Refactored from notebook to installable package with 15 modules, dataclasses, CLI, and test suite.

Panel detection improvements:

  • Hint-aware split_y_clusters — uses the user's expected_rows to split evenly-spaced gridlines at the largest gaps, even when the inter-panel gap is only marginally wider than intra-panel gaps.
  • Post-hoc panel subdivision — apply_layout_hint can split oversized candidates at their gridlines when initial detection yields fewer panels than expected.
  • Improved grid detection — properly cross-matches row/column structure.

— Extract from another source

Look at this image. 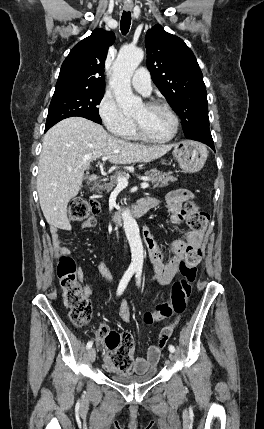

Trace detection improvements:

  • CIELAB clustering mode (use_lab=True) — clusters non-background pixels in perceptually uniform colour space using mini-batch k-means.
  • Achromatic trace detection — a separate pass detects black/grey traces by looking for low-saturation, horizontally continuous structures distinct from grid/axis lines.

Calibration improvements:

  • Log-scale y-axis detection — when OCR'd tick values are better explained by log10(y_value) = a * y_pixel + b, the calibration uses log scale automatically.
  • X-axis calibration — OCRs numeric x-axis ticks, fits x_value = a * x_pixel + b, and adds x_value column to the trace CSV.

Infrastructure:

  • Diagnostic overlays save to files via save_diagnostics=True.
  • Tesseract error handling — graceful recovery from OCR crashes on degenerate crops.
  • No Colab dependency.
  • Quantitative test suite with panel count, calibration quality, and trace RMSE metrics against synthetic ground truth.